* **Task goal**: Every line below is to be set down again exactly; any image stays out.

* **Entries provided**:

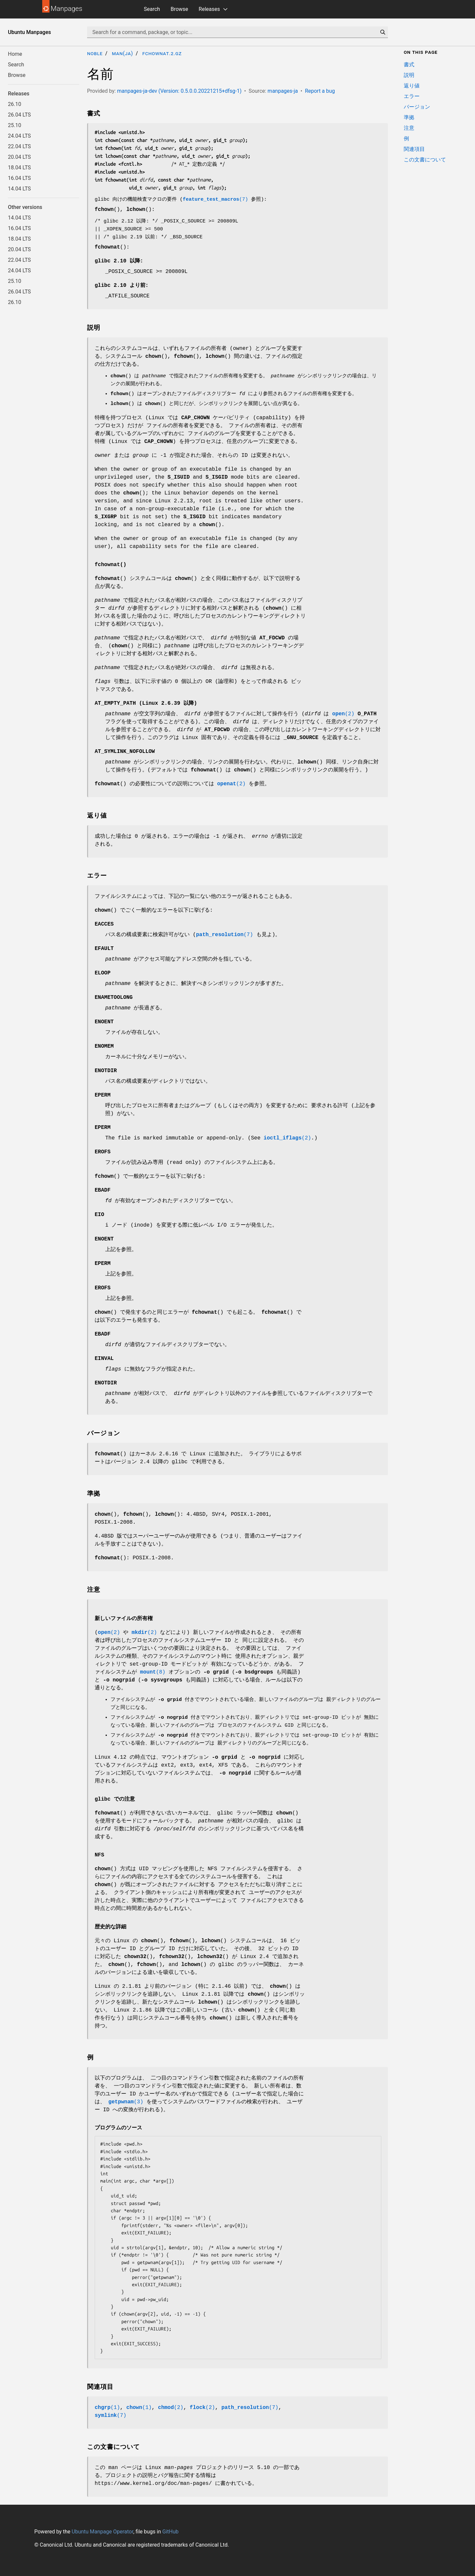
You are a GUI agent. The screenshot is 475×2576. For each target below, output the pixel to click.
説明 (409, 75)
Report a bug (320, 91)
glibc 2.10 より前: (121, 285)
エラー (412, 96)
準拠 (409, 117)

* **Task output**:
You are a GUI agent. The screenshot is 475×2576. For each target below, output the pixel to click.
説明 (409, 75)
Report a bug (320, 91)
glibc 2.10 より前: (121, 285)
エラー (412, 96)
準拠 (409, 117)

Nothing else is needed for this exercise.